DİSK “Asgari Ücret 1800 Net” talebi için Çalışma Bakanlığı önündeydi
“ASGARİ ÜCRET 1800 NET” kampanyası çerçevesinde bugün (26 Aralık) DİSK’liler Çalışma ve Sosyal Güvenlik Bakanlığı önüne yürüdü. Yürüyüşe ve sonrasında gerçekleştirilen basın açıklamasına DİSK Genel Başkanı Kani Beko, DİSK Genel Sekreteri Arzu Çerkezoğlu, DİSK üyesi sendikaların yönetici ve üyeleri ile KESK Genel Sekreteri Hasan Toprak ve KESK yöneticileri katıldı.
DİSK Ankara Bölge Temsilcisi Remzi Çalışkan’ın açılış konuşmasını yaptığı basın açıklamasında DİSK Genel Başkanı Kani Beko, DİSK üyelerinin Türkiye’nin dört bir yanında insanca yaşanabilir bir asgari ücret için alanlara çıktığını belirtti. Kani Beko, “Asgari ücret 1800 net! Saraylar değil ekmeğimiz büyüsün!” kampanyası çerçevesinde yüzlerce noktada bildiriler dağıtıldığını ve kitlesel basın açıklamaları düzenlendiğini ifade etti.
Hükümetin işçilere emekçilere günde 1 liralık zammı yeterli gördüğünü açıklayan Beko, Asgari Ücret Tespit Komisyonu toplantılarının bir orta oyununa dönüştüğünü ve bu ortaoyunundan en fazla günde bir simitlik zam çıktığını belirtti. DİSK Genel Başkanı Kani Beko, Asgari Ücrete Cumhurbaşkanlığı bütçesindeki artış kadar zam istediklerini, bunun da asgari ücrete yansıması olan 1800 TL’ye karşılık geldiğini söyledi.
Kani Beko’nun Çalışma ve Sosyal Güvenlik Bakanlığı önünde yapmış olduğu basın açıklaması:
ASGARİ ÜCRET 1800 NET!
SARAYLAR DEĞİL, EKMEĞİMİZ BÜYÜSÜN!
Değerli basın emekçileri,
Aralık ayı boyunca DİSK üyeleri Türkiye’nin dört bir yanında insanca yaşanabilir bir asgari ücret için alanlardaydı, sokaklardaydı. “Asgari ücret 1800 net! Saraylar değil ekmeğimiz büyüsün!” kampanyası çerçevesinde yüzlerce noktada bildiriler dağıttık, kitlesel basın açıklamaları düzenledik. Yüzbinlerce insana ulaştık ve “Asgari Ücret 1800 lira olsun” talebimiz toplumun geniş kesimlerinden büyük ilgi gördü.

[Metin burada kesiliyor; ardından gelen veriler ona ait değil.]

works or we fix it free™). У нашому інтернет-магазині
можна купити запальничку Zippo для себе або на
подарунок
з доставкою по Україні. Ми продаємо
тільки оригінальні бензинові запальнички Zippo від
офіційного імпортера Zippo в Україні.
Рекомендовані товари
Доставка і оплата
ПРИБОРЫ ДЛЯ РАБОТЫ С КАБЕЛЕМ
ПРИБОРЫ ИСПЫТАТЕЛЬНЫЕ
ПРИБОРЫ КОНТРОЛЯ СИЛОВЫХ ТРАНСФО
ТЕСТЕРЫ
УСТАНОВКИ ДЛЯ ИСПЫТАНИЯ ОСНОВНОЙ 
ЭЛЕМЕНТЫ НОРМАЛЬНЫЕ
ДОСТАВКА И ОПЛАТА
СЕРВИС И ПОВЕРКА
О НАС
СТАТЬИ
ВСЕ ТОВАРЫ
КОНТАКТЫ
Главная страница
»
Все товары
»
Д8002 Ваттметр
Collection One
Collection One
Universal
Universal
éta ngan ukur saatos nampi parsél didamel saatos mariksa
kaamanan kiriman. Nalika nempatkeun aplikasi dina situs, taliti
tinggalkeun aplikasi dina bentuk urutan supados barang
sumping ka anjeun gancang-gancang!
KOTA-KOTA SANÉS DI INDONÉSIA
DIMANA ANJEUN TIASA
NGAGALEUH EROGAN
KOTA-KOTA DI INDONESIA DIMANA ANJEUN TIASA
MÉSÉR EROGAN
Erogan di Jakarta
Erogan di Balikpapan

Dün yapılan Asgari Ücret Tespit Komisyonu toplantısında toplumun bu geniş kesimlerinin sesi yoktu. Kapalı kapılar ardında toplanan Komisyon, her sene tekrarlanan bir ortaoyununa devam etti. Ve bu ortaoyununun sonucunu artık herkes biliyor. Hükümet günde 1 liralık zammı yeterli gördüğünü açıkladı. Yıllardır bu ortaoyunundan en fazla günde bir simitlik zam çıkmaktadır.
Değerli basın emekçileri;
Biz bir ayı aşkın süredir sokaklarda, işyerlerinde, açık toplantılarda işçilerle konuşarak, bilim insanlarıyla konuşarak, sendika uzmanlarımızla çalışarak talebimizi oluşturdu.

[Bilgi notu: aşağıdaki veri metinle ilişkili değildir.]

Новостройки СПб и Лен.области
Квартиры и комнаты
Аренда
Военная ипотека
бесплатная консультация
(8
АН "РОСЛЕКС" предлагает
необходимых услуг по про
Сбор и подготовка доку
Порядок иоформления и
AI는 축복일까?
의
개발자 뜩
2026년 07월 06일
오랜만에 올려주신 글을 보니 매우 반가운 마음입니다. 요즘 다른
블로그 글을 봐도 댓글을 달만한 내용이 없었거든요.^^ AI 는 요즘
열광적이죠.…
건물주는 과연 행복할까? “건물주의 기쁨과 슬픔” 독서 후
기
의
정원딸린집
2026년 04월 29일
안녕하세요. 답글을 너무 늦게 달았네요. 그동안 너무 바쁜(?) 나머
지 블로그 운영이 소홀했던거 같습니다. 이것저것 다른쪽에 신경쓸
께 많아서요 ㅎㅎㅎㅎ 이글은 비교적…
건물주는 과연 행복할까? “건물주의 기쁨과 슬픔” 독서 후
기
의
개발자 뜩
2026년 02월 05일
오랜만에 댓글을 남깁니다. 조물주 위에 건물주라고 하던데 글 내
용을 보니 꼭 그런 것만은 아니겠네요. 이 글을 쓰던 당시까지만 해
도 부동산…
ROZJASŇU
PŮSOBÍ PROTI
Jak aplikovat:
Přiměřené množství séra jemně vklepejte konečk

“Asgari Ücret 1800 lira olmalıdır” şeklindeki talebimizi ortaya koyarken dört ayrı hesap yaparak hepsinde yaklaşık olarak aynı sonuca ulaştık.
Bu hükümet büyüme rakamlarıyla çok övünüyor diye biz de onların büyüme rakamlarını esas aldık. Madem ekonomi büyüyor, işçilerin de ücretleri büyüsün dedik. Üretirken alınteri döken, ölen, sakat kalan, hastalanan işçi sınıfı da büyümeden faydalansaydı asgari ücret net 1800 lira olacaktı.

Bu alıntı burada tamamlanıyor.